Так вот, если бы у меня была машина времени, я бы не допустил смерти Гектора. Ибо он единственный вызывал безусловное уважение.
Будь у меня машина времени, декабристы обрели бы в моем лице чудесного помощника.
Я бы точно не дал их расстрелять на Сенатской площади. Правда, сперва спас бы Милорадовича.
Вот была бы у меня машина времени! – продолжал я мечтать, по-обломовски оцепенев на своей кровати и невидящим взглядом рассматривая потолок. - Тогда я бы сел в самый современный танк. И оказался бы в 1917 году. И там хорошенько помог бы красногвардейцам у Зимнего дворца. Им бы не пришлось карабкаться под пулями белых по холодной черной решетке ворот. Я бы одним выстрелом из пушки подавил сопротивление обороняющихся, и не было бы таких больших жертв.
Разумеется, главные источники сведений о событиях октября 17-го для меня, как и у подавляющего большинства моих ровесников, были советские фильмы и тонкие иллюстрированные книжки. Там солдаты в мохнатых шапках и матросы в пулеметных лентах с такими просветленными лицами торопились к Зимнему, что очень хотелось им как-то помочь. Откуда мне было знать про толпы мародеров, которые успели вволю пограбить и погадить в дворцовых интерьерах.
А потом (продолжал я) пошел бы на Гражданскую войну и поутюжил бы своим танком белую кавалерию. Чапаева бы спас. То есть вынырнул бы посреди реки Урал в батискафе, что из журнала «Наука и жизнь», и как раз вовремя: успел бы затащить раненого Василия Ивановича в исподнем через люк в рубку. Чапаев мне и до сих пор симпатичен, уж очень он был похож на моего дедушку Петра Алексеевича.
А заодно я бы вызволил краснофлотцев из фильма «Мы из Кронштадта», когда их белые обвешали камнями и стали штыками подталкивать к краю обрыва. Особенно было жаль пожилого седовласого большевика и мальчишку-юнгу. Потому что они все были невинные жертвы. Очень напоминали старика и мальчика из «Верескового меда».
Советская мифология была удивительно рационально устроена. Это торжество дезинформации, подмены и манипуляции.
Например, поистине гениальным ходом было назвать относительно небольшую группу радикалов большевиками.
А заодно обозвать несогласных с ними товарищей (чуть поменьше числом) меньшевиками – и таким образом поставить на них несмываемое клеймо. И сколько бы ни пыжились меньшевики, в глазах современников и последующих поколений они так и остались карикатурными карликами в круглых очках, с желтушными лицами и кривыми ногами. И стоило любого назвать погаными словами «троцкист», «меньшевик», «вредитель» и пр., как его уже вроде и не жалко.

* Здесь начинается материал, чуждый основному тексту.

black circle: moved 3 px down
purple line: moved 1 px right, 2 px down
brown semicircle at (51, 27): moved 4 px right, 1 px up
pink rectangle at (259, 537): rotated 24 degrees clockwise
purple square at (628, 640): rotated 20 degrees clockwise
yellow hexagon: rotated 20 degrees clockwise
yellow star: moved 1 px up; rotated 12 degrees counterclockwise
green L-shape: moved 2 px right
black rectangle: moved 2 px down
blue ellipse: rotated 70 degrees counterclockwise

Слова «буржуй» , «кулак» - тоже однозначно негативно окрашенные. Под это раскулачивались и ссылались сотни тысяч, если не миллионы крестьян. И первые пионеры (кстати, «пионер» - звучит круче, чем «бойскаут», ведь верно?) со спокойной совестью предавали своих дедов-отцов-дядьев, в одночасье объявленных кулаками, в руки революционного правосудия.
А слово «красногвардеец» - говорите что хотите – лучше, чем «белогвардеец».

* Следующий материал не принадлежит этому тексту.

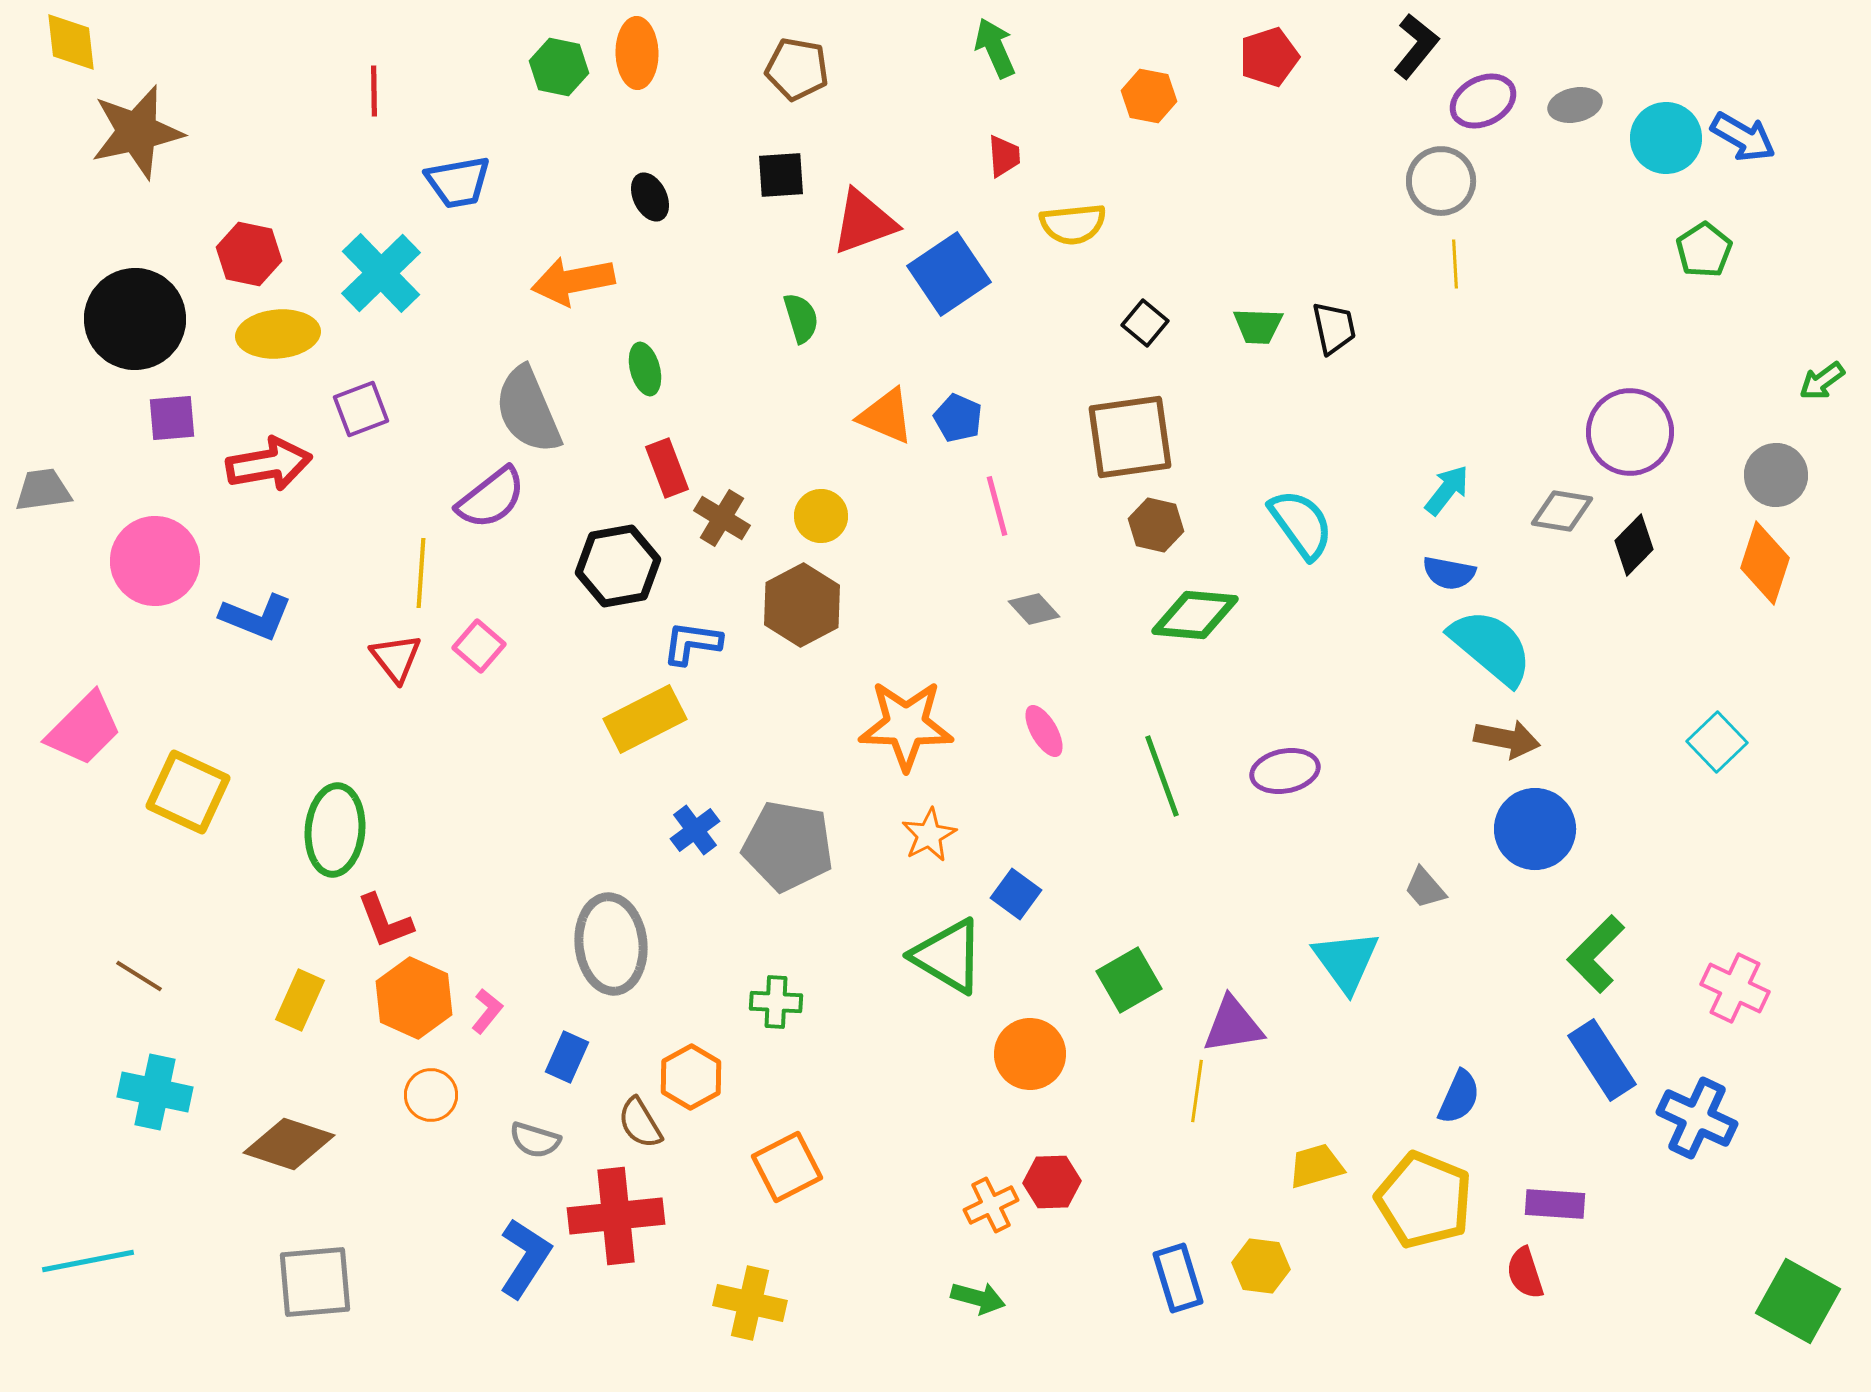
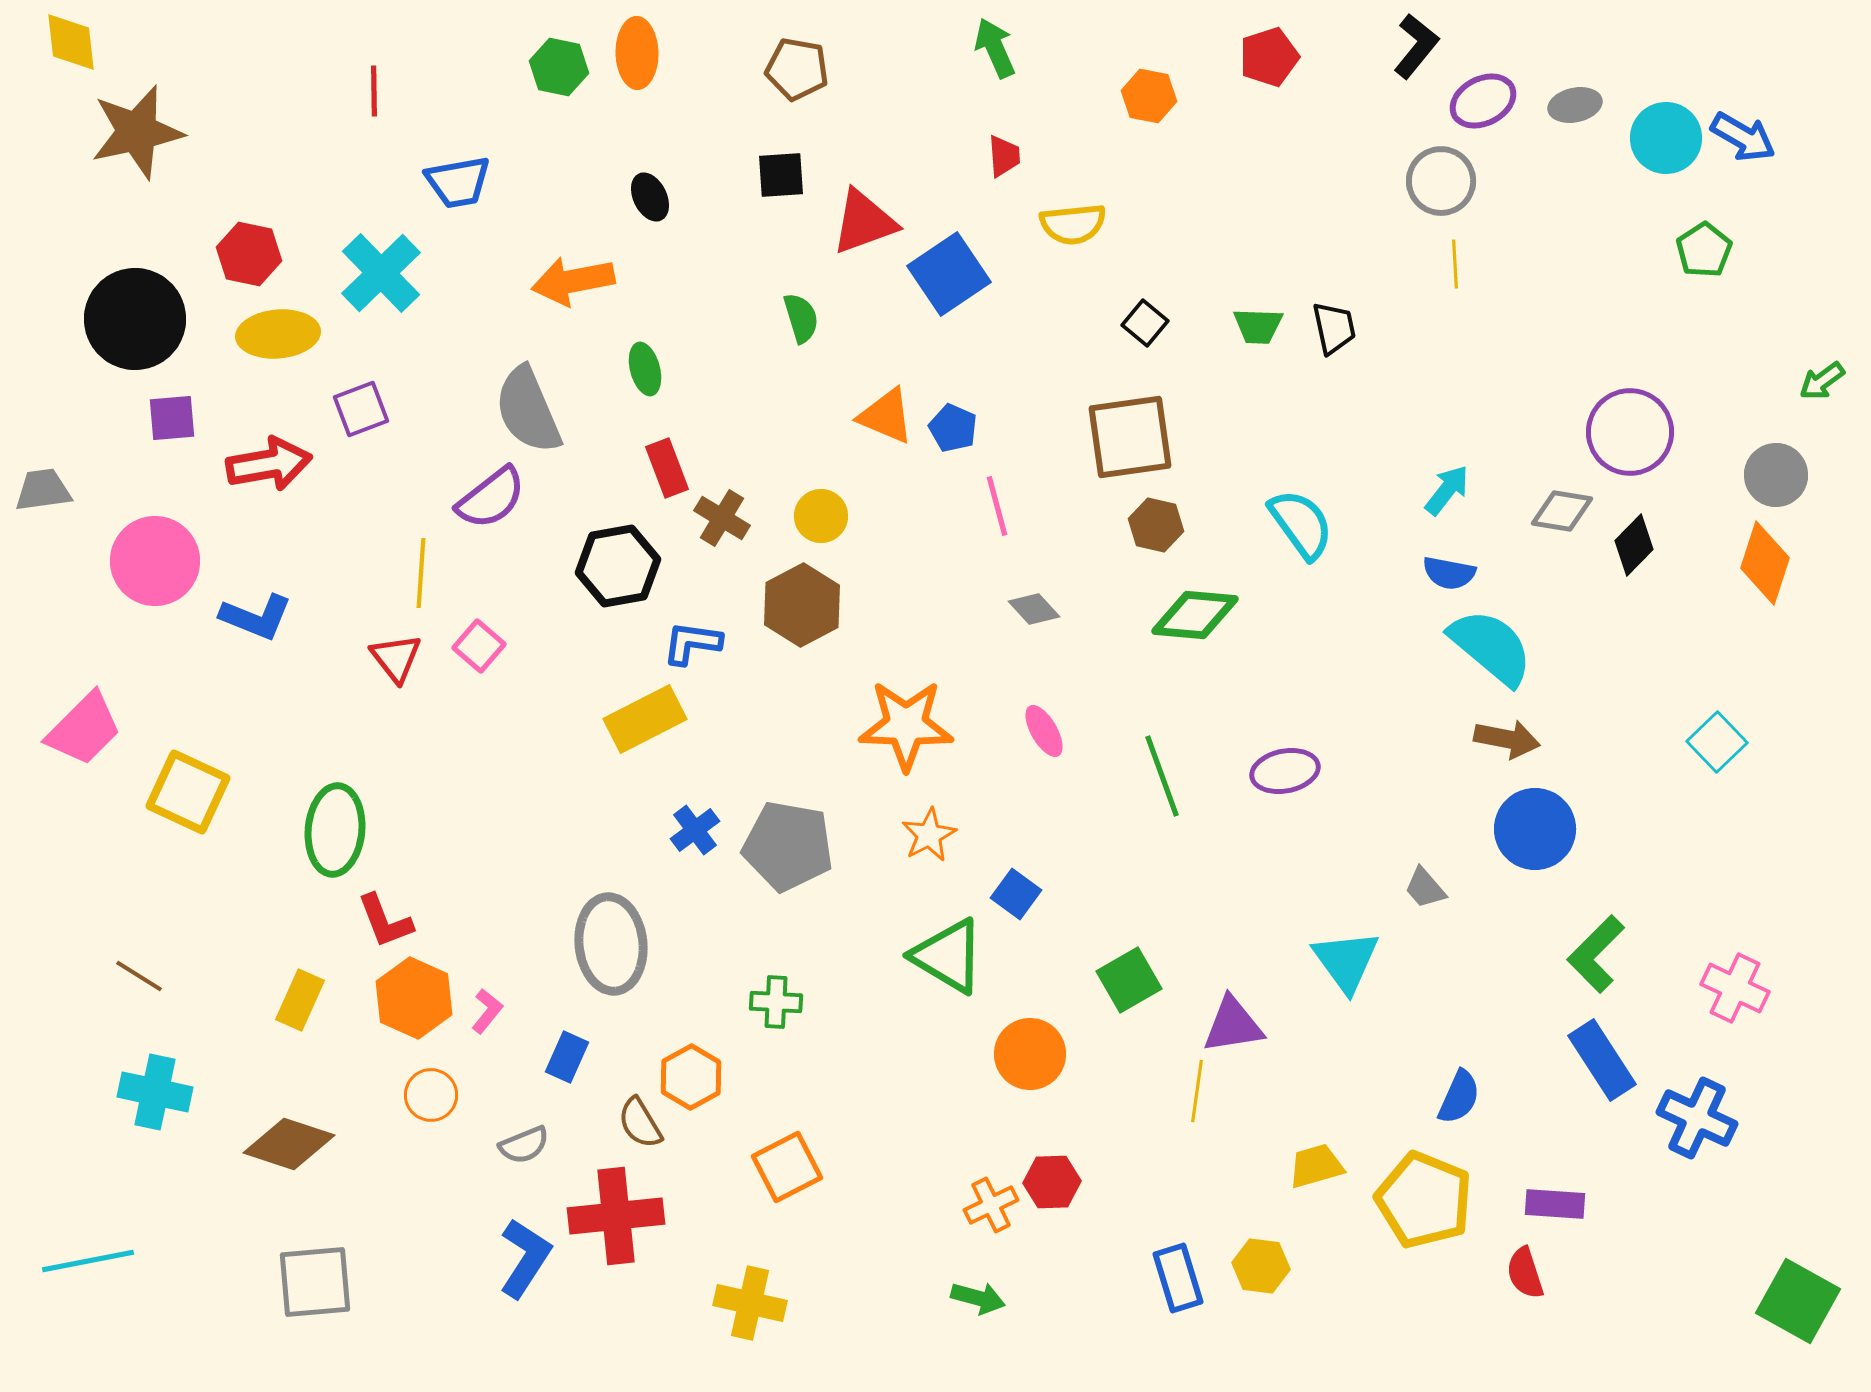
blue pentagon at (958, 418): moved 5 px left, 10 px down
gray semicircle at (535, 1140): moved 11 px left, 5 px down; rotated 39 degrees counterclockwise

Ну, просто хотя бы потому, что -КРАС- – один из самых позитивно окрашенных корней в русском языке. "Прекрасный", "украшать", "красна девица", "Красная площадь" и так далее.

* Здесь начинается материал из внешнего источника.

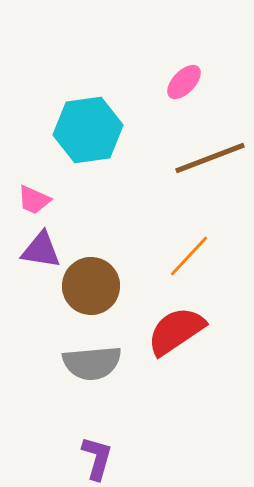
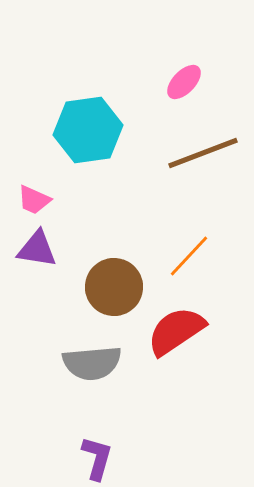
brown line: moved 7 px left, 5 px up
purple triangle: moved 4 px left, 1 px up
brown circle: moved 23 px right, 1 px down
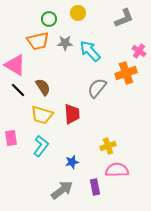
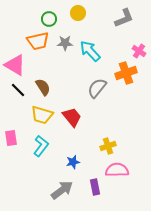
red trapezoid: moved 3 px down; rotated 35 degrees counterclockwise
blue star: moved 1 px right
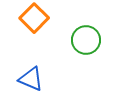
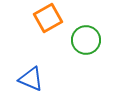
orange square: moved 14 px right; rotated 16 degrees clockwise
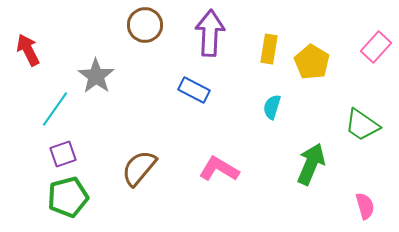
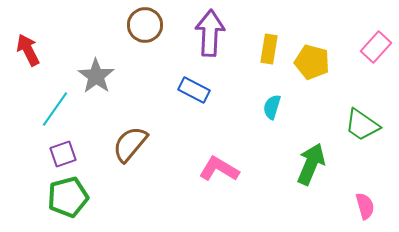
yellow pentagon: rotated 16 degrees counterclockwise
brown semicircle: moved 9 px left, 24 px up
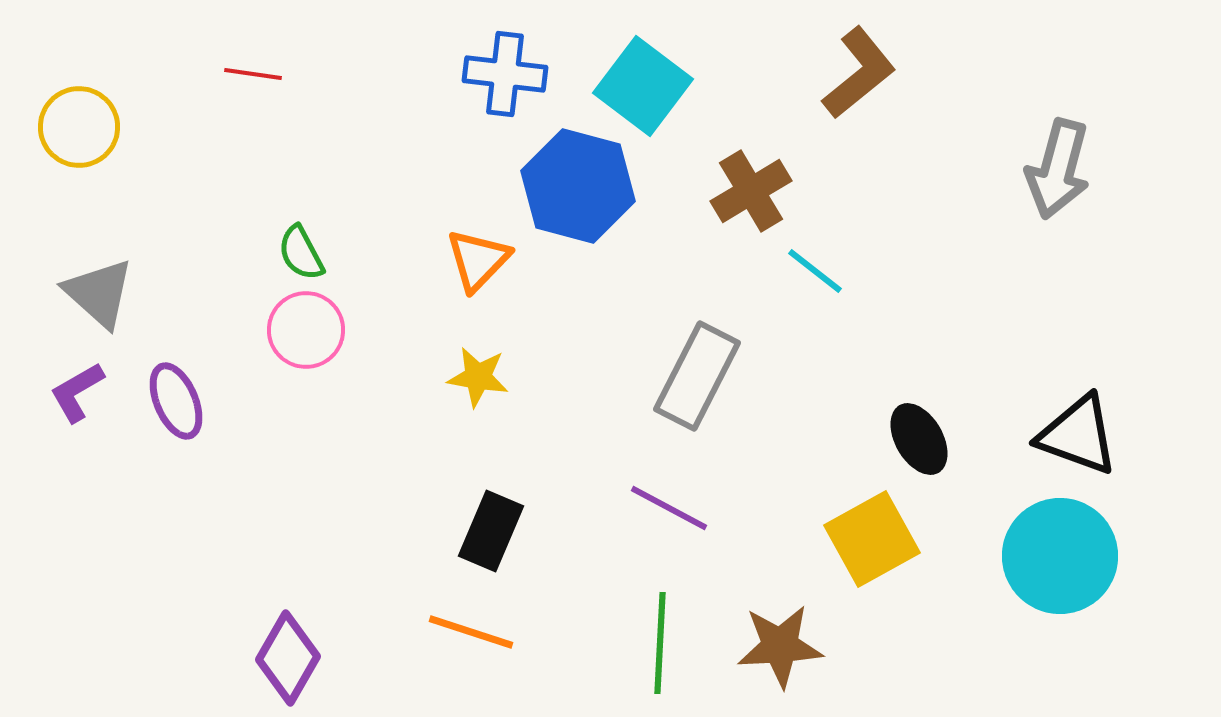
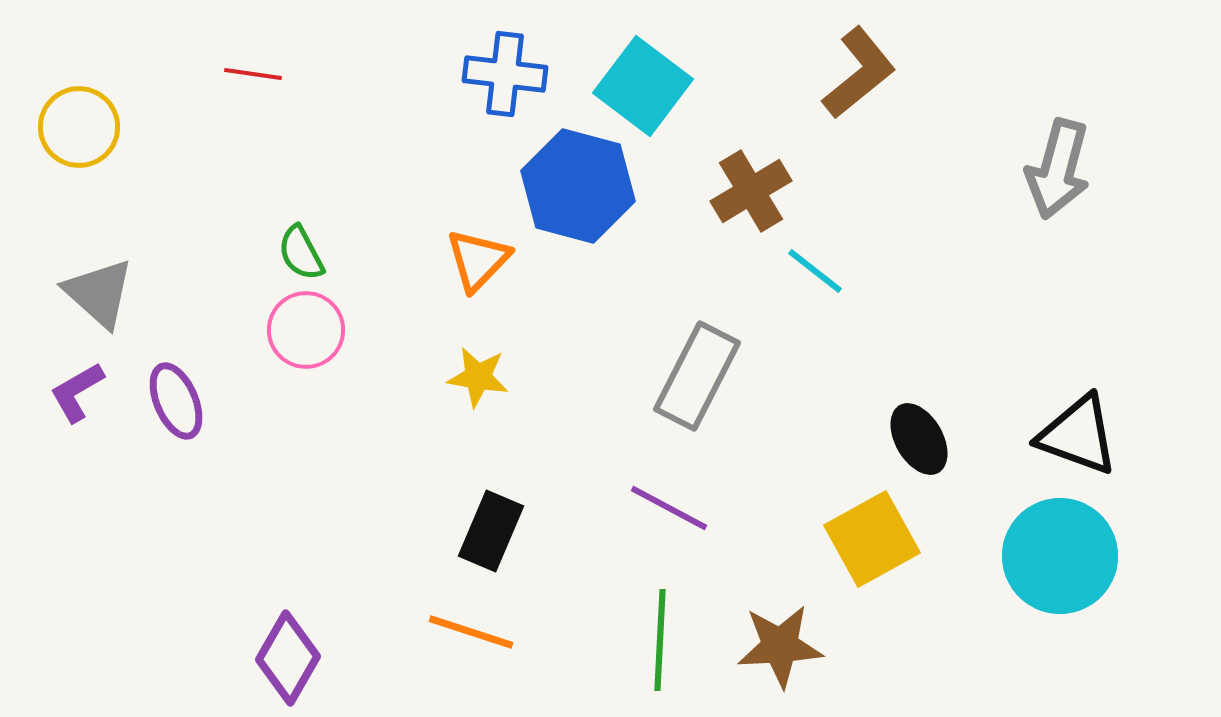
green line: moved 3 px up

Когда звучит хорошо, то рассуждать не хочется. Хочется примкнуть штыки и влиться в ряды.
А -БЕЛ- он какой-то бледный, малохольный.
Откуда мне было знать, что для миллионов людей слова «красногвардеец», «большевик» и пр. навсегда были связаны с ужасом. Это был личный ужас, который граждане, ради самосохранения, запрятали глубоко и не показывали никому, даже детям и внукам.
А усердная пропаганда, эта вдохновенно преданная уборщица, слова эти отмыла от крови и слизи и наполнила ими детские книжки и буквари.
Но как ни скрывай правду, ее никуда не денешь. С тех пор открылось много, а когда-нибудь откроется вообще все. Время все ставит на свои места - это его свойство, наряду с текучестью и неизбежностью.
Кстати, о машине времени я уже давно не мечтаю. Полагаю, в этом нет ничего странного - я все-таки немного вырос. Но вот думаю: если бы она у меня вдруг появилась, я бы точно нашел ей применение.